# [Data]
Content starts
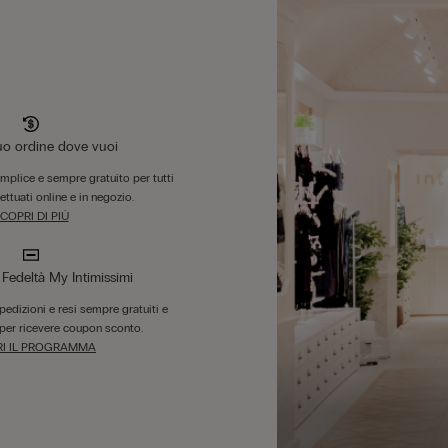
tuo ordine dove vuoi
emplice e sempre gratuito per tutti
fettuati online e in negozio.
COPRI DI PIÙ
edeltà My Intimissimi
 spedizioni e resi sempre gratuiti e
per ricevere coupon sconto.
I IL PROGRAMMA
Content ends
# [Your instructions]
Word for word, return the material above; the pictures stay out.

# [Your response]
tuo ordine dove vuoi
emplice e sempre gratuito per tutti
fettuati online e in negozio.
COPRI DI PIÙ
edeltà My Intimissimi
 spedizioni e resi sempre gratuiti e
per ricevere coupon sconto.
I IL PROGRAMMA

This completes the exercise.